Complete Story
 

09/13/2018

Former Blade editor, columnist Eileen Foley passes away

From The Blade

Eileen Foley, an award-winning Blade editor who asserted the public’s right to official records and meetings and a columnist who summoned reader praise and protest, died Friday in Hospice of Northwest Ohio, Perrysburg Township. She was 84.

She had metastatic breast cancer, her nephew Alain Algazi said.

 

Ms. Foley of West Toledo was a Blade associate editor for eight years, retiring on Sept. 1, 2004. She continued to write book reviews and then letters to the Readers’ Forum.

She wrote editorials, but also a regular column under her byline on topics secular and religious, concerning criminal justice, medical care, and her Maine heritage. Generally supportive of the ACLU, Ms. Foley in defending gun ownership called it the “All-but-one Civil Liberties Union.”

“She was very feisty in her column,” said John Robinson Block, publisher and editor-in-chief of The Blade. “She evoked much more reaction, pro and con, to her views than any other column. She seemed to strike a chord with readers.”
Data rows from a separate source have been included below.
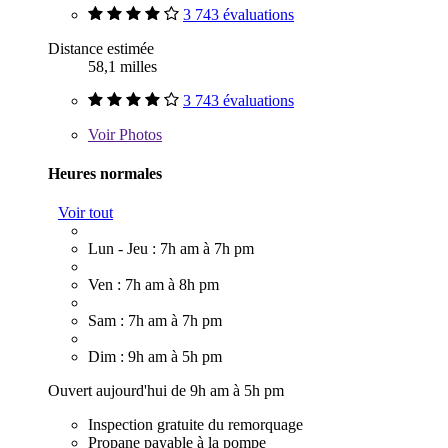
3 743 évaluations
Distance estimée
58,1 milles
3 743 évaluations
Voir
Photos
Heures normales
Voir tout
Lun - Jeu : 7h am à 7h pm
Ven : 7h am à 8h pm
Sam : 7h am à 7h pm
Dim : 9h am à 5h pm
Ouvert aujourd'hui de 9h am à 5h pm
Inspection gratuite du remorquage
Propane payable à la pompe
Foremost, she was an excellent writer, said Tom Walton, who retired as editor and vice president of The Blade.

“I’d say she had the journalistic instincts to challenge authority and ask tough questions,” Mr. Walton said.

In 1999, the Ohio Newspaper Women’s Association awarded her first place in the investigative reporting category for a piece about the conviction of a man for the shaking death of his infant son.